# Brief
Leave no line out. Transcribe the whole listing exactly.

# Supplied material
Content starts

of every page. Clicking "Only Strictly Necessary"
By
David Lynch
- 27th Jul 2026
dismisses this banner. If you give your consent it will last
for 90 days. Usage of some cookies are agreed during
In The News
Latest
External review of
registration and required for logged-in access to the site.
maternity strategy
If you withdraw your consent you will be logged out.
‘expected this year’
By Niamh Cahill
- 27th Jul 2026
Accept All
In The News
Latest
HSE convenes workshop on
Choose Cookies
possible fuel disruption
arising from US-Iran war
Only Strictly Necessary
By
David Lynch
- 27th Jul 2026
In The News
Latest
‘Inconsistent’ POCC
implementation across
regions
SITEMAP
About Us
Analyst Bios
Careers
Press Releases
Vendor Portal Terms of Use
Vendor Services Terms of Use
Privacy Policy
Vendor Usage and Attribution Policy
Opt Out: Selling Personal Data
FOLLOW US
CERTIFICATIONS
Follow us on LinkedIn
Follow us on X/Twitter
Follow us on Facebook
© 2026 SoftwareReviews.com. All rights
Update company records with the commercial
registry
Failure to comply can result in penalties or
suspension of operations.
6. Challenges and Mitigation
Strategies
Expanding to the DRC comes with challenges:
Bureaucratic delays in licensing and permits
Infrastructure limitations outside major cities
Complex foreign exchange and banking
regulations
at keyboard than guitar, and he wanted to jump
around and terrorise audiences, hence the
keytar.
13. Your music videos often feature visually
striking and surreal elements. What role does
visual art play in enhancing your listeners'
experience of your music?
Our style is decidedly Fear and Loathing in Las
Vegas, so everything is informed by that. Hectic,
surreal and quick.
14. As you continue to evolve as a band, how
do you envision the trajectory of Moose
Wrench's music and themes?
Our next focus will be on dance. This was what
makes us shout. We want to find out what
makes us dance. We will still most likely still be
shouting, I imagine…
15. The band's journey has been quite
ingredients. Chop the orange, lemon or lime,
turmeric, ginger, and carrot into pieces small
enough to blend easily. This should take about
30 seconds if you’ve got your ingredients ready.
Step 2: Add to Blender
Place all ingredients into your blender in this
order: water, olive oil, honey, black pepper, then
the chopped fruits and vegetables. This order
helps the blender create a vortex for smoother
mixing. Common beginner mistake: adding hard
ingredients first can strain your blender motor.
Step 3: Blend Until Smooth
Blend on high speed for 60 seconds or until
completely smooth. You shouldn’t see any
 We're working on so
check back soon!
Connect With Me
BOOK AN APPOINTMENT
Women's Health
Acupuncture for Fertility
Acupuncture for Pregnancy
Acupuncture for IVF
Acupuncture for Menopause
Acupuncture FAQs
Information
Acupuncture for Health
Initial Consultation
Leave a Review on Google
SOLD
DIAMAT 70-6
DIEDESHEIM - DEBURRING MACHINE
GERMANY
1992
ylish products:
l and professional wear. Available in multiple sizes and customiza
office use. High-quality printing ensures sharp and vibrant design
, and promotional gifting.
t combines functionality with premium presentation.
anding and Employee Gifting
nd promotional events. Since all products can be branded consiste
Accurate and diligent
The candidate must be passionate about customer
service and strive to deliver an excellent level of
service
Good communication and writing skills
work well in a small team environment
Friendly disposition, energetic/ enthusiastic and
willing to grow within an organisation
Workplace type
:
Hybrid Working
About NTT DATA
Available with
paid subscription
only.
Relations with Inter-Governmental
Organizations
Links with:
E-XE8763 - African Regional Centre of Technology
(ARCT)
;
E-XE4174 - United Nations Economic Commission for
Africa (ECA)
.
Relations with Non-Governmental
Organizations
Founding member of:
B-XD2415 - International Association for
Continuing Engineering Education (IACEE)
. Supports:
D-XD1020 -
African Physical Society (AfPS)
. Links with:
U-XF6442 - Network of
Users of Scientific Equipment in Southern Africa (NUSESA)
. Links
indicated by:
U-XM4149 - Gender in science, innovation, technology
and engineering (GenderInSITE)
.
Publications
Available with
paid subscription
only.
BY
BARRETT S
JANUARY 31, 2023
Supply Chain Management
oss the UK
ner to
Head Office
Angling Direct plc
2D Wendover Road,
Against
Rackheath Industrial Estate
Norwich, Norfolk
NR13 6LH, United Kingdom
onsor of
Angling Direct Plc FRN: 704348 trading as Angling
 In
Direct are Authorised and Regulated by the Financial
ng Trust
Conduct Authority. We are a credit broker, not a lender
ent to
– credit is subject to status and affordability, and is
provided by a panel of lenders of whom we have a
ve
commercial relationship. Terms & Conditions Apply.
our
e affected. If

Content ends

# The answer
of every page. Clicking "Only Strictly Necessary"
By
David Lynch
- 27th Jul 2026
dismisses this banner. If you give your consent it will last
for 90 days. Usage of some cookies are agreed during
In The News
Latest
External review of
registration and required for logged-in access to the site.
maternity strategy
If you withdraw your consent you will be logged out.
‘expected this year’
By Niamh Cahill
- 27th Jul 2026
Accept All
In The News
Latest
HSE convenes workshop on
Choose Cookies
possible fuel disruption
arising from US-Iran war
Only Strictly Necessary
By
David Lynch
- 27th Jul 2026
In The News
Latest
‘Inconsistent’ POCC
implementation across
regions
SITEMAP
About Us
Analyst Bios
Careers
Press Releases
Vendor Portal Terms of Use
Vendor Services Terms of Use
Privacy Policy
Vendor Usage and Attribution Policy
Opt Out: Selling Personal Data
FOLLOW US
CERTIFICATIONS
Follow us on LinkedIn
Follow us on X/Twitter
Follow us on Facebook
© 2026 SoftwareReviews.com. All rights
Update company records with the commercial
registry
Failure to comply can result in penalties or
suspension of operations.
6. Challenges and Mitigation
Strategies
Expanding to the DRC comes with challenges:
Bureaucratic delays in licensing and permits
Infrastructure limitations outside major cities
Complex foreign exchange and banking
regulations
at keyboard than guitar, and he wanted to jump
around and terrorise audiences, hence the
keytar.
13. Your music videos often feature visually
striking and surreal elements. What role does
visual art play in enhancing your listeners'
experience of your music?
Our style is decidedly Fear and Loathing in Las
Vegas, so everything is informed by that. Hectic,
surreal and quick.
14. As you continue to evolve as a band, how
do you envision the trajectory of Moose
Wrench's music and themes?
Our next focus will be on dance. This was what
makes us shout. We want to find out what
makes us dance. We will still most likely still be
shouting, I imagine…
15. The band's journey has been quite
ingredients. Chop the orange, lemon or lime,
turmeric, ginger, and carrot into pieces small
enough to blend easily. This should take about
30 seconds if you’ve got your ingredients ready.
Step 2: Add to Blender
Place all ingredients into your blender in this
order: water, olive oil, honey, black pepper, then
the chopped fruits and vegetables. This order
helps the blender create a vortex for smoother
mixing. Common beginner mistake: adding hard
ingredients first can strain your blender motor.
Step 3: Blend Until Smooth
Blend on high speed for 60 seconds or until
completely smooth. You shouldn’t see any
 We're working on so
check back soon!
Connect With Me
BOOK AN APPOINTMENT
Women's Health
Acupuncture for Fertility
Acupuncture for Pregnancy
Acupuncture for IVF
Acupuncture for Menopause
Acupuncture FAQs
Information
Acupuncture for Health
Initial Consultation
Leave a Review on Google
SOLD
DIAMAT 70-6
DIEDESHEIM - DEBURRING MACHINE
GERMANY
1992
ylish products:
l and professional wear. Available in multiple sizes and customiza
office use. High-quality printing ensures sharp and vibrant design
, and promotional gifting.
t combines functionality with premium presentation.
anding and Employee Gifting
nd promotional events. Since all products can be branded consiste
Accurate and diligent
The candidate must be passionate about customer
service and strive to deliver an excellent level of
service
Good communication and writing skills
work well in a small team environment
Friendly disposition, energetic/ enthusiastic and
willing to grow within an organisation
Workplace type
:
Hybrid Working
About NTT DATA
Available with
paid subscription
only.
Relations with Inter-Governmental
Organizations
Links with:
E-XE8763 - African Regional Centre of Technology
(ARCT)
;
E-XE4174 - United Nations Economic Commission for
Africa (ECA)
.
Relations with Non-Governmental
Organizations
Founding member of:
B-XD2415 - International Association for
Continuing Engineering Education (IACEE)
. Supports:
D-XD1020 -
African Physical Society (AfPS)
. Links with:
U-XF6442 - Network of
Users of Scientific Equipment in Southern Africa (NUSESA)
. Links
indicated by:
U-XM4149 - Gender in science, innovation, technology
and engineering (GenderInSITE)
.
Publications
Available with
paid subscription
only.
BY
BARRETT S
JANUARY 31, 2023
Supply Chain Management
oss the UK
ner to
Head Office
Angling Direct plc
2D Wendover Road,
Against
Rackheath Industrial Estate
Norwich, Norfolk
NR13 6LH, United Kingdom
onsor of
Angling Direct Plc FRN: 704348 trading as Angling
 In
Direct are Authorised and Regulated by the Financial
ng Trust
Conduct Authority. We are a credit broker, not a lender
ent to
– credit is subject to status and affordability, and is
provided by a panel of lenders of whom we have a
ve
commercial relationship. Terms & Conditions Apply.
our
e affected. If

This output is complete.